* _AVAILABLE RECORDS_
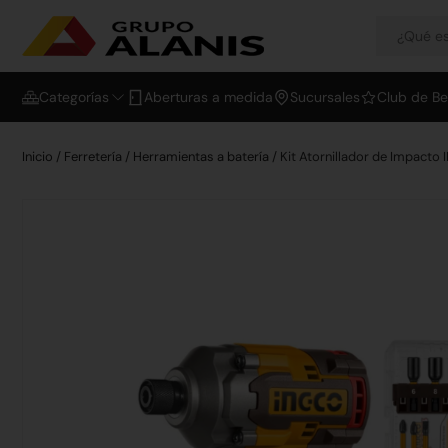
Categorías
Aberturas a medida
Sucursales
Club de Be
Inicio
/
Ferretería
/
Herramientas a batería
/ Kit Atornillador de Impacto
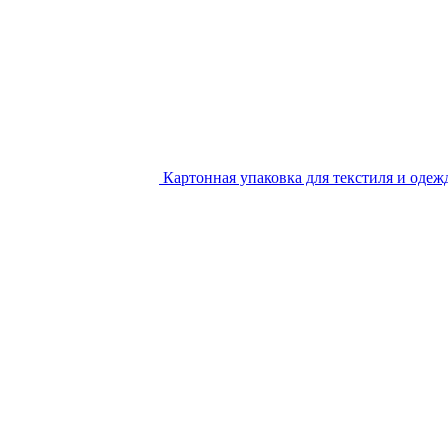
Картонная упаковка для текстиля и одеж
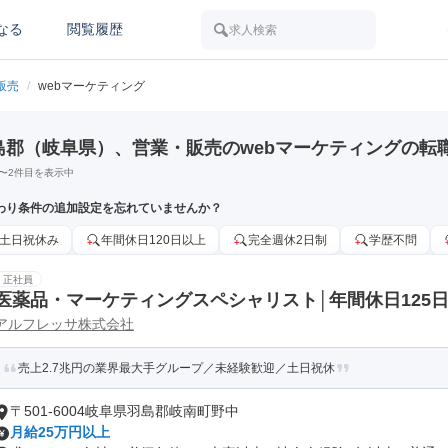
なる
閲覧履歴
求人検索
販売
/
webマーケティング
島郡（岐阜県）、営業・販売のwebマーケティングの転
〜
2
件目を表示中
わり条件の追加設定を忘れていませんか？
土日祝休み
年間休日120日以上
完全週休2日制
学歴不問
正社員
医薬品・マーケティングスペシャリスト│年間休日125
アルフレッサ株式会社
売上2.7兆円の業界最大手グループ／未経験歓迎／土日祝休
〒501-6004岐阜県羽島郡岐南町野中
月給25万円以上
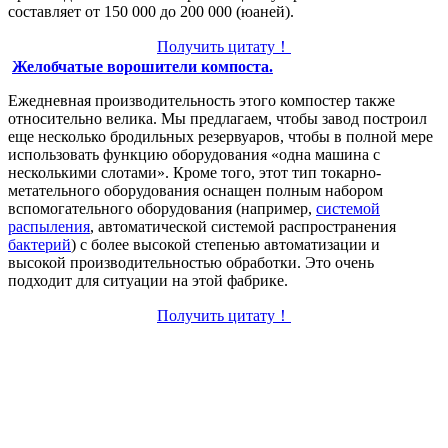
составляет от 150 000 до 200 000 (юаней).
Получить цитату！
Желобчатые ворошители компоста.
Ежедневная производительность этого компостер также
относительно велика. Мы предлагаем, чтобы завод построил
еще несколько бродильных резервуаров, чтобы в полной мере
использовать функцию оборудования «одна машина с
несколькими слотами». Кроме того, этот тип токарно-
метательного оборудования оснащен полным набором
вспомогательного оборудования (например,
системой
распыления
, автоматической системой распространения
бактерий
) с более высокой степенью автоматизации и
высокой производительностью обработки. Это очень
подходит для ситуации на этой фабрике.
Получить цитату！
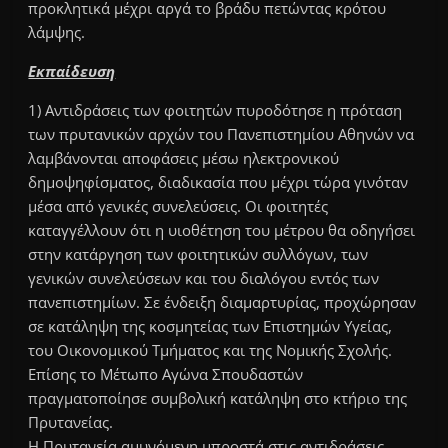
προκλητικά μέχρι αργά το βράδυ πετώντας κρότου
λάμψης.
Εκπαίδευση
1) Αντιδράσεις των φοιτητών πυροδότησε η πρόταση
των πρυτανικών αρχών του Πανεπιστημίου Αθηνών να
λαμβάνονται αποφάσεις μέσω ηλεκτρονικού
δημοψηφίσματος, διαδικασία που μέχρι τώρα γινόταν
μέσα από γενικές συνελεύσεις. Οι φοιτητές
καταγγέλλουν ότι η υιοθέτηση του μέτρου θα οδηγήσει
στην κατάργηση των φοιτητικών συλλόγων, των
γενικών συνελεύσεων και του διαλόγου εντός των
πανεπιστημίων. Σε ένδειξη διαμαρτυρίας, προχώρησαν
σε κατάληψη της κοσμητείας των Επιστημών Υγείας,
του Οικονομικού Τμήματος και της Νομικής Σχολής.
Επίσης το Μέτωπο Αγώνα Σπουδαστών
πραγματοποίησε συμβολική κατάληψη στο κτήριο της
Πρυτανείας.
Η Πρυτανεία αμυνόμενη μπροστά στις αντιδράσεις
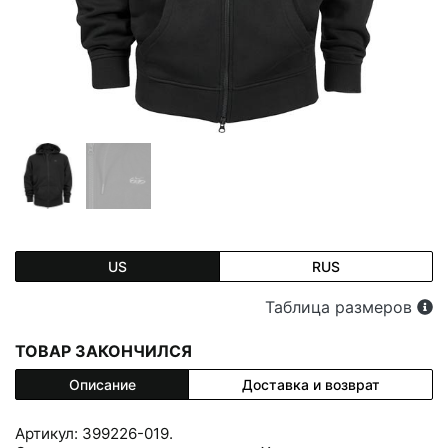
US
RUS
Таблица размеров
ТОВАР ЗАКОНЧИЛСЯ
Описание
Доставка и возврат
Артикул: 399226-019.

* _WHAT IS NEEDED_
Only the pictures are left behind; write out everything else in the records exactly.

* _TASK SOLUTION_
Categorías
Aberturas a medida
Sucursales
Club de Be
Inicio
/
Ferretería
/
Herramientas a batería
/ Kit Atornillador de Impacto
Картонная упаковка для текстиля и одеж
なる
閲覧履歴
求人検索
販売
/
webマーケティング
島郡（岐阜県）、営業・販売のwebマーケティングの転
〜
2
件目を表示中
わり条件の追加設定を忘れていませんか？
土日祝休み
年間休日120日以上
完全週休2日制
学歴不問
正社員
医薬品・マーケティングスペシャリスト│年間休日125
アルフレッサ株式会社
売上2.7兆円の業界最大手グループ／未経験歓迎／土日祝休
〒501-6004岐阜県羽島郡岐南町野中
月給25万円以上
составляет от 150 000 до 200 000 (юаней).
Получить цитату！
Желобчатые ворошители компоста.
Ежедневная производительность этого компостер также
относительно велика. Мы предлагаем, чтобы завод построил
еще несколько бродильных резервуаров, чтобы в полной мере
использовать функцию оборудования «одна машина с
несколькими слотами». Кроме того, этот тип токарно-
метательного оборудования оснащен полным набором
вспомогательного оборудования (например,
системой
распыления
, автоматической системой распространения
бактерий
) с более высокой степенью автоматизации и
высокой производительностью обработки. Это очень
подходит для ситуации на этой фабрике.
Получить цитату！
προκλητικά μέχρι αργά το βράδυ πετώντας κρότου
λάμψης.
Εκπαίδευση
1) Αντιδράσεις των φοιτητών πυροδότησε η πρόταση
των πρυτανικών αρχών του Πανεπιστημίου Αθηνών να
λαμβάνονται αποφάσεις μέσω ηλεκτρονικού
δημοψηφίσματος, διαδικασία που μέχρι τώρα γινόταν
μέσα από γενικές συνελεύσεις. Οι φοιτητές
καταγγέλλουν ότι η υιοθέτηση του μέτρου θα οδηγήσει
στην κατάργηση των φοιτητικών συλλόγων, των
γενικών συνελεύσεων και του διαλόγου εντός των
πανεπιστημίων. Σε ένδειξη διαμαρτυρίας, προχώρησαν
σε κατάληψη της κοσμητείας των Επιστημών Υγείας,
του Οικονομικού Τμήματος και της Νομικής Σχολής.
Επίσης το Μέτωπο Αγώνα Σπουδαστών
πραγματοποίησε συμβολική κατάληψη στο κτήριο της
Πρυτανείας.
Η Πρυτανεία αμυνόμενη μπροστά στις αντιδράσεις
US
RUS
Таблица размеров
ТОВАР ЗАКОНЧИЛСЯ
Описание
Доставка и возврат
Артикул: 399226-019.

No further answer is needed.